If I told you of some of the true events readers relate to me of conditions many years ago, you would think I am a liar or in another world.
In fact, the latter would be nearer the mark as back before, and just after, the Second World War it was another world compared to living standards today.
Mind you, even in the late 1950s and early 1960s I knew some very rum characters which made me worldly before my years. As my grandmother used to say, ‘Bobby, you’re old before you’re young.'
Last week I had the pleasure and honour of meeting Tony Davis whom I was privileged to be on first name terms with.
Tony is aged 90 but going on 50. He is as sharp as a blade and has the voice of a man many decades younger.
Tony, born in 1928, grew up in the Charlotte Street area of the city, at the junction of Commercial Road where his father lived over the Monarch pub which was owned by Councillor Charles Percy Brown.

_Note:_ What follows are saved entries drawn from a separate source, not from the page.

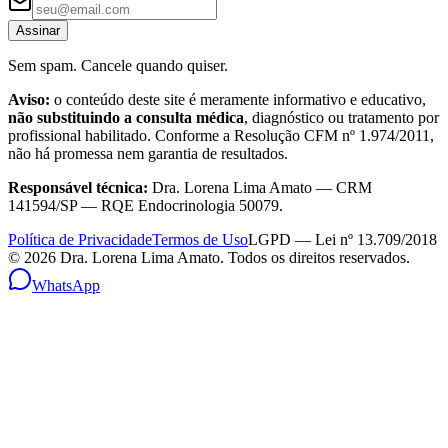
Assinar
Sem spam. Cancele quando quiser.
Aviso:
o conteúdo deste site é meramente informativo e educativo,
não substituindo a consulta médica
, diagnóstico ou tratamento por
profissional habilitado. Conforme a Resolução CFM nº 1.974/2011,
não há promessa nem garantia de resultados.
Responsável técnica:
Dra. Lorena Lima Amato — CRM
141594/SP — RQE Endocrinologia 50079.
Política de Privacidade
Termos de Uso
LGPD — Lei nº 13.709/2018
©
2026
Dra. Lorena Lima Amato. Todos os direitos reservados.
WhatsApp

He also had another three pubs, a fish and chip shop on Bonfire Corner, plus three restaurants, including the Corner House in Commercial Road.
When Tony’s brother joined the RFC during the First World War he told the recruiting officer he was 18, in fact he was under 16 years of age.
His mother tried to have him released but to no avail, until Mr Brown intervened and the boy was demobbed.
Tony’s parents moved into the upstairs flat above the Monarch and when he was aged about eight he had problems with his tonsils and adenoids.
The Wall’s ice cream salesman would pass under Tony’s bedroom window and call out.
When the window was opened he would toss a choc-ice up to Tony and then go into the bar for payment.
Two local doctors, John and Philip Green, called round and told Tony to lie on his bed.
He then had a cloth placed over his face and was told to count to 10. Of course, the cloth had chloroform on it and Tony had been put to sleep.
When he awoke he was given a dish with his tonsils and adenoids in.
Yes, the operation had been carried out there and then in his bedroom.
Tony remembers a giant of a black man who used to drink in the pub called ‘Black Fritz’ who was a travelling medical man, for want of a better phrase.
He would call into the Monarch for a drink and ask if anyone had teeth which needed extracting.
This was then done on a chair in the corner of the public bar, I kid you not. He was also a podiatrist and dealt with punters’ feet, for a drink of course.
Tony also told me of an incident during the war. A Free French sailor named Bobby was courting one of the barmaids. Bobby was based in Victory barracks along Edinburgh Road and one evening was called out with the naval provost to attend some goings-on in Broad Street, Old Portsmouth.
The men were in a van of some kind and the weather was atrocious with thick fog. Driving along Broad Street the driver lost his bearing and drove straight into the sea at The Point where the car ferry arrived. All were drowned.
Another event at the Monarch was when a drinker was away and died in Cairo, Egypt.
In his will, which was read out in the pub, the drinker had left a large amount of money for a round of drinks to his great friends at the Monarch.
Any sailor found drunk in the pub was knocked out with one punch and then laid outside against the wall.
Tony’s dad would then ring the barracks and tell them a sailor had fallen over and could they collect him.
This saved the sailor getting jankers and the pub being reported for serving someone who had had enough.
Some marvellous tales from Tony of times past. Thank you.
Businessman conscientious objector
In the third year of the First World War Portsmouth councillor and benefactor Councillor Charles P Brown appealed against being called to arms.
Mr Brown was the licensee of four public houses, including the Golden Fleece, Southsea. He also owned a fish shop in Bonfire Corner, Portsea and the fabled Corner House restaurant in Commercial Road.
He was 35, single and Grade 1 until December 1. That meant he was not to be called up until the given date.
However, it was pointed out by Mr Brown that although his businesses had managers, a firm hand was still needed to run them.
Mr Brown told the National Service representatives he put in a great deal of time at a local Red Cross Hospital and had done a great deal in paying for entertaining the wounded, both privately and in the capacity of chairman of the sub-committee of the Wounded Heroes Committee.
Mr Brown became exempt from call-up for another year and in the end he remained a civilian doing many good works for the people of Portsmouth.